I suppose we need our own nutritional Ulysses Pacts, so that we can avoid the call of the sirens from the ice cream freezers, the bakery, and garlicy French fries, ...
People eat more when served larger portions, regardless of how hungry they are. ... for food, out of sight often means out of mind
You need an example, eh!
Google provides free snack foods for employees, and found that employees were eating too many M&Ms. So they placed the M&Ms in opaque containers and made healthier snacks more visible.
Simply placing M&Ms out of sight from the 2,000 employees in the New York office meant they consumed 3.1 million fewer calories in just seven weeks.
Of course, one could ask why Google is providing all those snacks in the first place, especially when it is concerned that its people are junking out on them.  The answer is simple--Google, like all the tech companies, would like the employees to be at work for as long as possible.  They are similar to how the Chinese employees at Foxconn factories work and live in the huge compound.  Anyway, that is for another day's post.  I need to focus on food and health here ;)
Unhealthy foods are often inexpensive, making them especially appealing to those on a tight budget.
This is the one that drives me crazy.  It is the reason that students often give--healthy options are more expensive.  The other day I bought two Cara Cara oranges.  They were more than a dollar apiece.  For the nearly $2.25 that I spent on those two awesomely tasty and healthy oranges, I could have had two bean burritos at Taco Bell, which would have been the best bang for the buck in terms of calories/money.

Unprocessed and natural foods has its own complications as well.  Why?  Consider this:
Full-fat milk sounds a lot more natural to people than 2 percent or skim milk. Cows don’t produce skim milk. You have to process it to take out the fat.
Heh, when we were kids, the milkman delivered the milk right after milking the cow or the water-buffalo, and boy the milk was without fat.  For that matter, it was without milk too, thanks to all the water he always added but claimed that the animal had too much water to drink ;)

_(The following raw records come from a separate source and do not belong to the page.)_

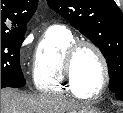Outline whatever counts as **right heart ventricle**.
<instances>
[{
    "mask_svg": "<svg viewBox=\"0 0 123 113\" xmlns=\"http://www.w3.org/2000/svg\"><path fill=\"white\" fill-rule=\"evenodd\" d=\"M76 41L74 34L65 27L52 26L40 39L33 63V83L43 93L69 92L82 95L70 87L63 71V62L68 48Z\"/></svg>",
    "mask_w": 123,
    "mask_h": 113,
    "instance_id": "obj_1",
    "label": "right heart ventricle"
}]
</instances>
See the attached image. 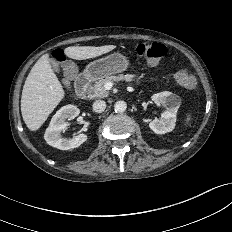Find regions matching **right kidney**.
Masks as SVG:
<instances>
[{
	"instance_id": "obj_1",
	"label": "right kidney",
	"mask_w": 232,
	"mask_h": 232,
	"mask_svg": "<svg viewBox=\"0 0 232 232\" xmlns=\"http://www.w3.org/2000/svg\"><path fill=\"white\" fill-rule=\"evenodd\" d=\"M79 113L80 110L75 105H66L58 110L46 129L44 135L46 142L60 150L74 149L83 144L87 140L86 134H79L70 139L62 138L60 134L67 128L66 120L74 119Z\"/></svg>"
}]
</instances>
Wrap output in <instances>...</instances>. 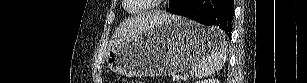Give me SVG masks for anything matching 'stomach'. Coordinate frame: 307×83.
<instances>
[{
  "label": "stomach",
  "mask_w": 307,
  "mask_h": 83,
  "mask_svg": "<svg viewBox=\"0 0 307 83\" xmlns=\"http://www.w3.org/2000/svg\"><path fill=\"white\" fill-rule=\"evenodd\" d=\"M212 50L210 30L180 16L151 26L107 53V66L123 76H167L190 69Z\"/></svg>",
  "instance_id": "1"
}]
</instances>
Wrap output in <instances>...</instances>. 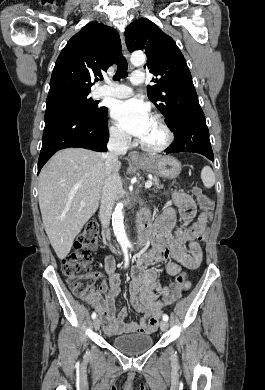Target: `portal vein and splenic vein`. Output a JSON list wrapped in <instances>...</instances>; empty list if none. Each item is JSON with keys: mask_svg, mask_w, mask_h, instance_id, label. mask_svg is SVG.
<instances>
[{"mask_svg": "<svg viewBox=\"0 0 265 390\" xmlns=\"http://www.w3.org/2000/svg\"><path fill=\"white\" fill-rule=\"evenodd\" d=\"M151 186H152V181L151 180L146 181L145 188L149 189V188H151ZM81 205L84 206L85 203H81Z\"/></svg>", "mask_w": 265, "mask_h": 390, "instance_id": "1", "label": "portal vein and splenic vein"}]
</instances>
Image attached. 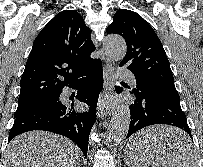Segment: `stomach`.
Segmentation results:
<instances>
[{"mask_svg":"<svg viewBox=\"0 0 203 167\" xmlns=\"http://www.w3.org/2000/svg\"><path fill=\"white\" fill-rule=\"evenodd\" d=\"M152 151H153V153H154L155 155H157V151H156V150L153 149ZM125 160H130V156H129L128 149H127V151H126Z\"/></svg>","mask_w":203,"mask_h":167,"instance_id":"0dacf381","label":"stomach"}]
</instances>
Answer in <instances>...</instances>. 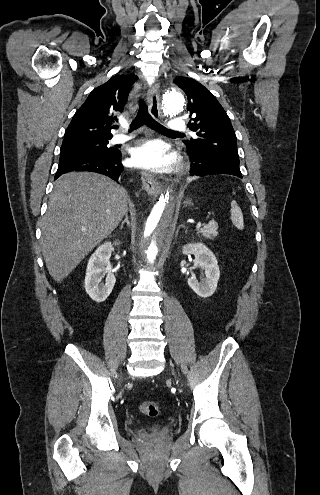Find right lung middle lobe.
Returning <instances> with one entry per match:
<instances>
[{
    "mask_svg": "<svg viewBox=\"0 0 320 495\" xmlns=\"http://www.w3.org/2000/svg\"><path fill=\"white\" fill-rule=\"evenodd\" d=\"M110 138H82L75 140L63 141L61 146L62 153H109L112 149L107 147Z\"/></svg>",
    "mask_w": 320,
    "mask_h": 495,
    "instance_id": "1",
    "label": "right lung middle lobe"
}]
</instances>
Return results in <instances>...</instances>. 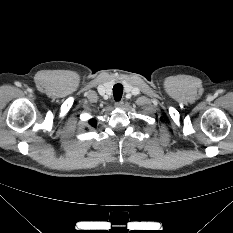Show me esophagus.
Returning <instances> with one entry per match:
<instances>
[{
	"mask_svg": "<svg viewBox=\"0 0 233 233\" xmlns=\"http://www.w3.org/2000/svg\"><path fill=\"white\" fill-rule=\"evenodd\" d=\"M123 101H117V102H115V107L116 108H122L123 107Z\"/></svg>",
	"mask_w": 233,
	"mask_h": 233,
	"instance_id": "34e87169",
	"label": "esophagus"
}]
</instances>
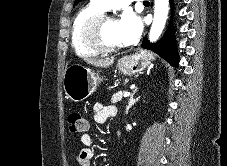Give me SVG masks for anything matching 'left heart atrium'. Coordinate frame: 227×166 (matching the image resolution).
Segmentation results:
<instances>
[{"label": "left heart atrium", "mask_w": 227, "mask_h": 166, "mask_svg": "<svg viewBox=\"0 0 227 166\" xmlns=\"http://www.w3.org/2000/svg\"><path fill=\"white\" fill-rule=\"evenodd\" d=\"M142 19L134 12L128 11L118 20V34L122 43L134 42L142 31Z\"/></svg>", "instance_id": "left-heart-atrium-1"}]
</instances>
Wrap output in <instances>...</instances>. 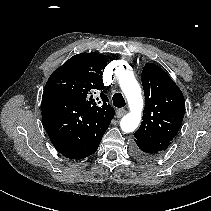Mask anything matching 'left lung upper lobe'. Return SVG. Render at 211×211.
<instances>
[{"label": "left lung upper lobe", "mask_w": 211, "mask_h": 211, "mask_svg": "<svg viewBox=\"0 0 211 211\" xmlns=\"http://www.w3.org/2000/svg\"><path fill=\"white\" fill-rule=\"evenodd\" d=\"M141 80L145 109L134 141L160 153L168 148L179 131L185 113V100L175 82L155 64L144 66Z\"/></svg>", "instance_id": "1"}]
</instances>
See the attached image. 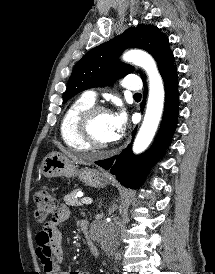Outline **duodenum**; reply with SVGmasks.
<instances>
[{"label":"duodenum","mask_w":215,"mask_h":274,"mask_svg":"<svg viewBox=\"0 0 215 274\" xmlns=\"http://www.w3.org/2000/svg\"><path fill=\"white\" fill-rule=\"evenodd\" d=\"M82 230H83V233L85 235L86 243H87L90 251L92 252V254L95 257H98L99 252H98L97 247L95 246V244L92 241L91 235L89 234V232L87 231V229L85 227H83Z\"/></svg>","instance_id":"obj_1"}]
</instances>
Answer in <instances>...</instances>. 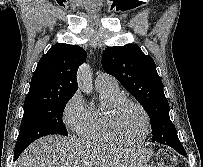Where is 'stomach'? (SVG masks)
I'll use <instances>...</instances> for the list:
<instances>
[{
    "mask_svg": "<svg viewBox=\"0 0 203 167\" xmlns=\"http://www.w3.org/2000/svg\"><path fill=\"white\" fill-rule=\"evenodd\" d=\"M137 167H151V166H148L146 164H142L141 166H137Z\"/></svg>",
    "mask_w": 203,
    "mask_h": 167,
    "instance_id": "0dacf381",
    "label": "stomach"
}]
</instances>
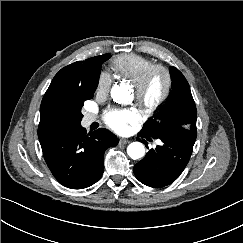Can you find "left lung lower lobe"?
Listing matches in <instances>:
<instances>
[{"mask_svg":"<svg viewBox=\"0 0 243 243\" xmlns=\"http://www.w3.org/2000/svg\"><path fill=\"white\" fill-rule=\"evenodd\" d=\"M139 136L147 137L141 132ZM159 139L162 145L150 149L133 168L141 183L154 188L173 183L188 164L193 150V145L189 142L169 135H163Z\"/></svg>","mask_w":243,"mask_h":243,"instance_id":"1","label":"left lung lower lobe"}]
</instances>
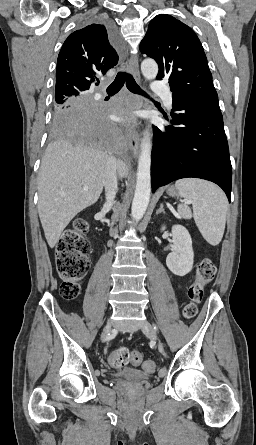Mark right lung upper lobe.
Here are the masks:
<instances>
[{"instance_id":"cb5924a9","label":"right lung upper lobe","mask_w":256,"mask_h":445,"mask_svg":"<svg viewBox=\"0 0 256 445\" xmlns=\"http://www.w3.org/2000/svg\"><path fill=\"white\" fill-rule=\"evenodd\" d=\"M118 63L117 48L106 24H91L70 34L57 59L55 96L87 93L97 76Z\"/></svg>"}]
</instances>
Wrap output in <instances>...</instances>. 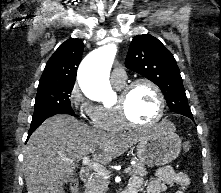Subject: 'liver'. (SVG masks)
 <instances>
[{
    "mask_svg": "<svg viewBox=\"0 0 221 193\" xmlns=\"http://www.w3.org/2000/svg\"><path fill=\"white\" fill-rule=\"evenodd\" d=\"M174 128V125L169 122ZM151 130L114 134L90 128L76 118L58 114L46 119L31 135L25 149L23 173L28 193H65L63 184L75 163L88 154L109 163L140 142ZM100 153L96 154L95 151Z\"/></svg>",
    "mask_w": 221,
    "mask_h": 193,
    "instance_id": "liver-1",
    "label": "liver"
}]
</instances>
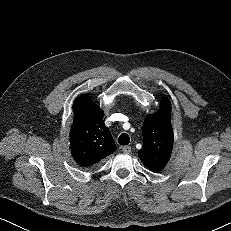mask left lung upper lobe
I'll list each match as a JSON object with an SVG mask.
<instances>
[{"label":"left lung upper lobe","mask_w":231,"mask_h":231,"mask_svg":"<svg viewBox=\"0 0 231 231\" xmlns=\"http://www.w3.org/2000/svg\"><path fill=\"white\" fill-rule=\"evenodd\" d=\"M170 110V101L163 98L160 111L148 114L143 123V148L138 151V156L142 163L155 173L165 168L172 152L174 135Z\"/></svg>","instance_id":"5c2ea615"}]
</instances>
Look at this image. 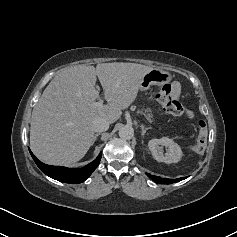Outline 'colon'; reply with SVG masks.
Segmentation results:
<instances>
[{
	"mask_svg": "<svg viewBox=\"0 0 237 237\" xmlns=\"http://www.w3.org/2000/svg\"><path fill=\"white\" fill-rule=\"evenodd\" d=\"M159 98L163 105L164 110L174 116L184 114L189 110L186 102L183 99L174 97L171 94V87L164 86L159 92ZM198 136L193 144V151L196 153L204 152L207 145L208 130L206 123L200 120L197 124Z\"/></svg>",
	"mask_w": 237,
	"mask_h": 237,
	"instance_id": "5ec220e1",
	"label": "colon"
}]
</instances>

So, what is apparently the trend now here in these United States?
The new report, which was published last week by the Credit Suisse Research Institute, found that sales of butter in the United States rose 14 percent last year and climbed another 6 percent in the first three months of 2015. Sales of whole milk rose 11 percent in the first half of this year, while skim milk purchases fell 14 percent. The report also predicted that consumption of red meat and eggs would climb in the coming years.
The trends reflect what appears to be a shift away from processed foods and toward those that are considered more wholesome, even when they contain saturated fat and other macronutrients that were once vilified as unhealthy
We live such strange and twisted unhealthy lives!